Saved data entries
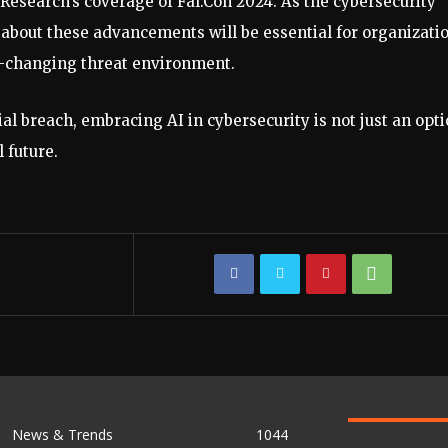
Research’s coverage of Fal.Con 2024. As the cybersecurity
 about these advancements will be essential for organizati
er-changing threat environment.
al breach, embracing AI in cybersecurity is not just an opti
l future.
News & Trends
1044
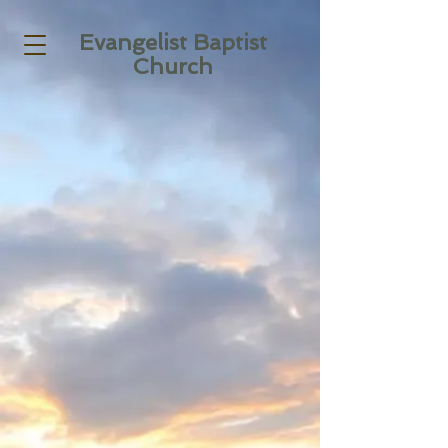
Evangelist Baptist
Church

◆ What the task asks
Only the number is required: state how many lines of the entries hold the word "cybersecurity".

◆ Exercise result
2